After adjusting the data for a number of factors that can affect both sleep quality and cardiovascular risk, such as age, body mass index, smoking and physical activity levels, the researchers found a link between the participants’ sleep scores at the start of the study and their likelihood of developing cardiovascular disease by its end.
Specifically, they found that compared to those with an unhealthy sleep score of 0-1, those with a healthy score of 5 had a 35 percent lower risk of cardiovascular disease, including a 34 percent reduced risk of heart disease and stroke.
This meant there were almost seven fewer cases of cardiovascular disease per 1,000 people per year among those with a sleep score of 5 than among those with a score of 0-1.
Yet, it wasn’t only the people with the highest sleep scores who saw their risk fall. Each point above an unhealthy score appeared to drop the risk of heart attacks or stroke by about 8 percent.

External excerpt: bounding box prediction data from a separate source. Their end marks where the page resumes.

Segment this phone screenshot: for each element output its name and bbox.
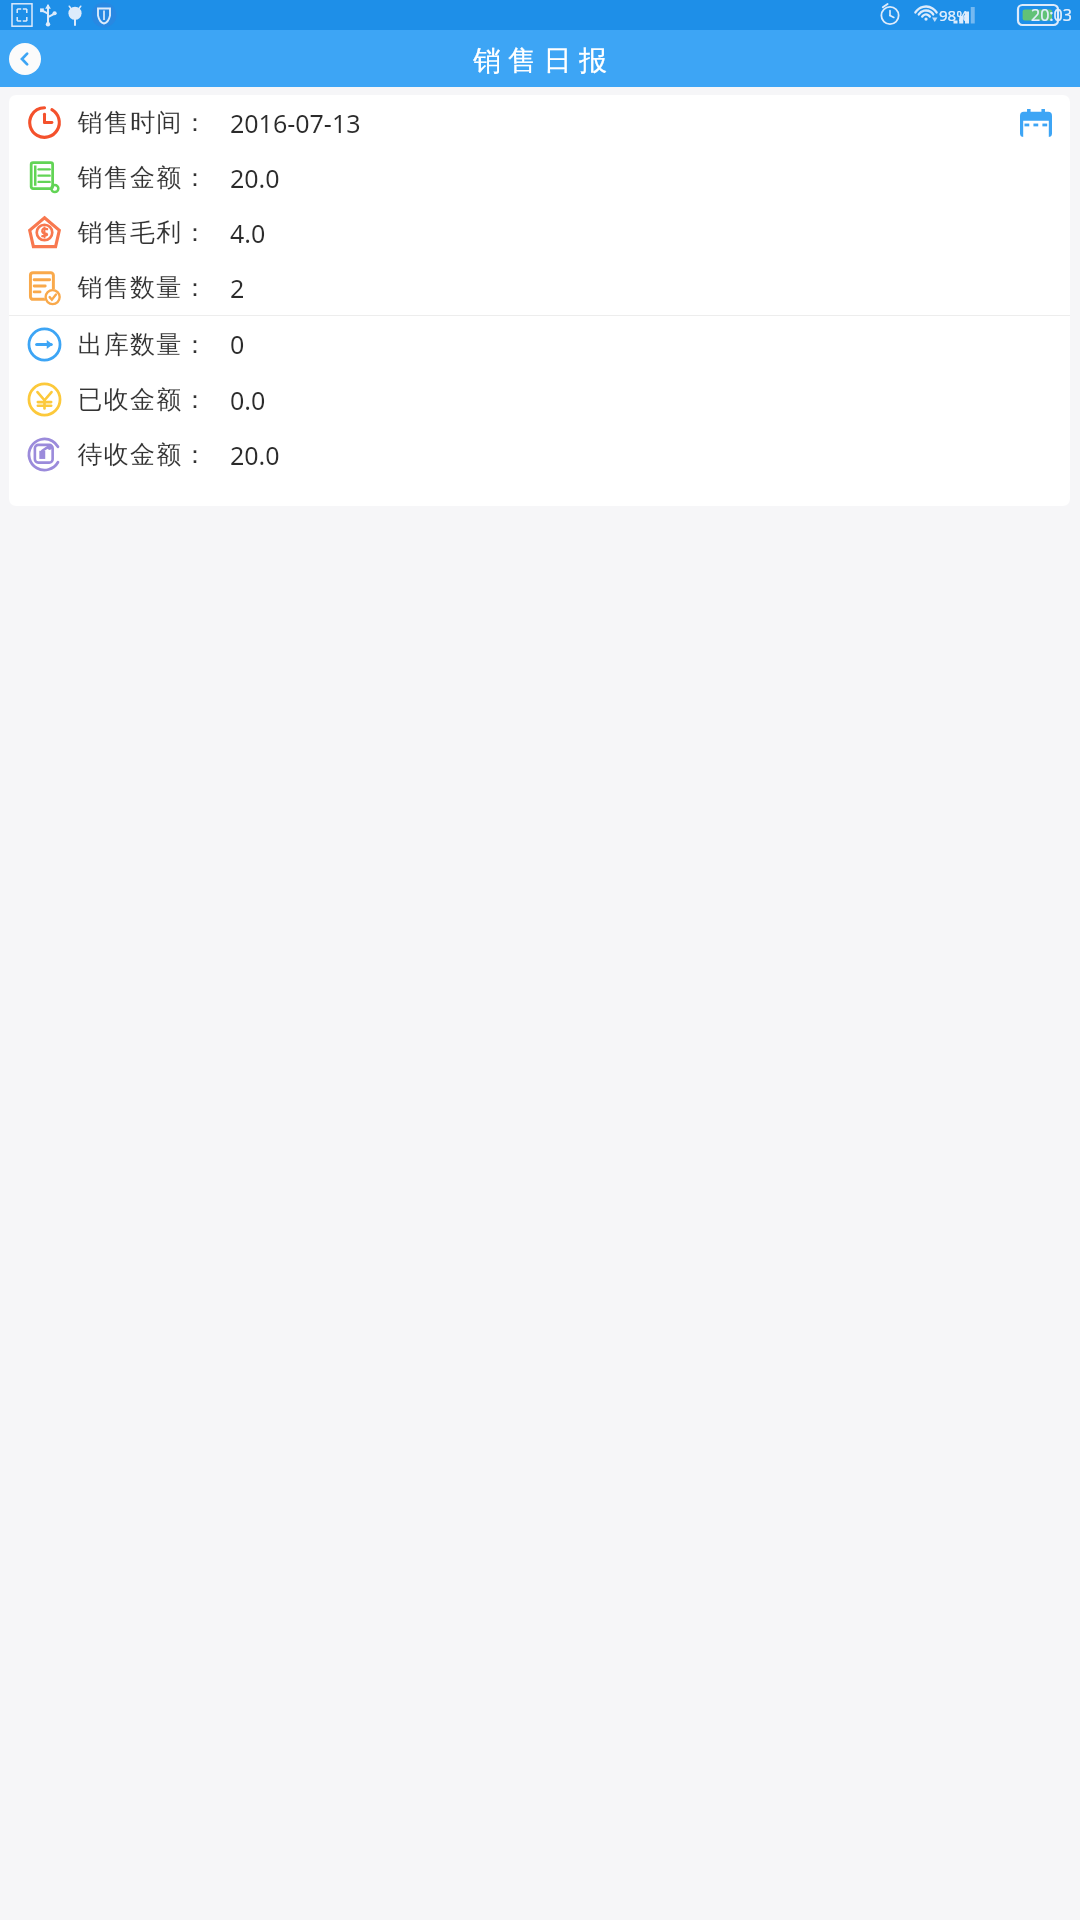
staticText: 20:03 [1031, 4, 1072, 26]
staticText: 销售时间： [77, 107, 208, 138]
button[interactable]: 销售毛利： [9, 205, 1070, 260]
button[interactable]: 出库数量： [9, 316, 1070, 372]
staticText: 销售数量： [77, 272, 208, 303]
staticText: 已收金额： [77, 384, 208, 415]
staticText: 20.0 [230, 161, 280, 195]
staticText: 98% [939, 5, 969, 25]
button[interactable]: 销售数量： [9, 260, 1070, 315]
button[interactable]: Pick date [1012, 99, 1060, 147]
button[interactable]: 待收金额： [9, 427, 1070, 482]
staticText: 待收金额： [77, 439, 208, 470]
staticText: 销售金额： [77, 162, 208, 193]
staticText: 销售毛利： [77, 217, 208, 248]
staticText: 0.0 [230, 383, 266, 417]
staticText: 4.0 [230, 216, 266, 250]
staticText: 2016-07-13 [230, 106, 361, 140]
staticText: 销 售 日 报 [473, 40, 607, 78]
button[interactable]: 销售时间： [9, 95, 1070, 150]
button[interactable]: 销售金额： [9, 150, 1070, 205]
staticText: 20.0 [230, 438, 280, 472]
staticText: 0 [230, 327, 245, 361]
button[interactable]: 已收金额： [9, 372, 1070, 427]
staticText: 2 [230, 271, 245, 305]
button[interactable]: Back [9, 43, 41, 75]
staticText: 出库数量： [77, 329, 208, 360]
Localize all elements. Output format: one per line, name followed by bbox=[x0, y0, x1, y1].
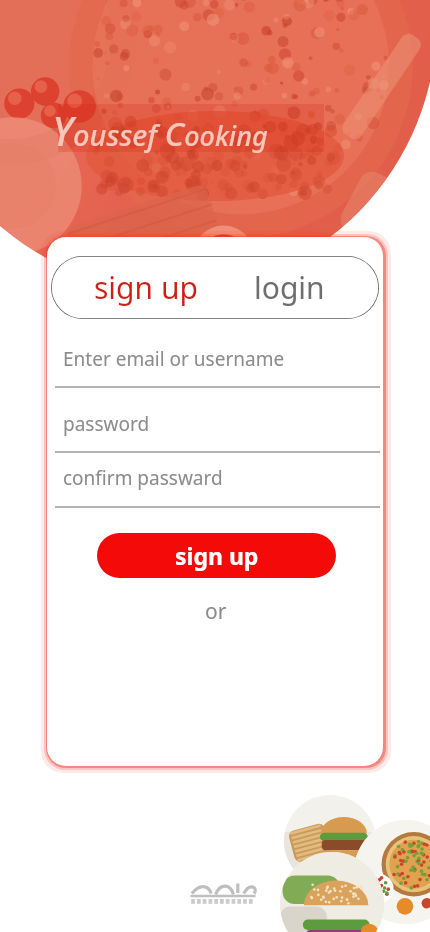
button[interactable]: sign up bbox=[73, 256, 219, 319]
button[interactable]: password bbox=[55, 411, 380, 453]
staticText: or bbox=[205, 597, 227, 626]
button[interactable]: login bbox=[221, 256, 357, 319]
staticText: password bbox=[63, 411, 150, 437]
staticText: login bbox=[254, 267, 325, 308]
staticText: sign up bbox=[94, 267, 198, 308]
button[interactable]: confirm passward bbox=[55, 465, 380, 508]
button[interactable]: Enter email or username bbox=[55, 346, 380, 388]
button[interactable]: sign up bbox=[97, 533, 336, 578]
staticText: Enter email or username bbox=[63, 346, 285, 372]
staticText: confirm passward bbox=[63, 465, 223, 491]
staticText: sign up bbox=[175, 540, 259, 571]
staticText: Youssef Cooking bbox=[52, 103, 268, 157]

The researchers then looked to see if genetic risk for cardiovascular disease affected the findings. It did. People with a high genetic risk were less likely to develop heart disease and stroke if they had healthy sleep patterns.
Limitations and implications
This study is observational, which means it can’t prove cause and effect. Indeed, as the study’s authors point out, although none of the participants had signs of cardiovascular disease at the start of the study, those with poor sleep patterns may have had another undetected health problem that contributed to their risk of cardiovascular disease.
Another limitation of the study was that the participants reported their own sleep patterns. Such self-reports can be unreliable. In addition, most of the UK Biobank participants are of European descent, so the study’s findings may not be applicable to broader populations.
Despite these limitations, Qi believes the study’s findings suggest, at a minimum, “that it is essential to consider overall sleep behaviors when considering a person’s risk of heart disease or stroke.”
“If the link between sleep and cardiovascular disease proves to be causal, then more than a tenth of all heart disease and strokes would not have occurred if all the participants had a healthy sleep score of five,” he points out.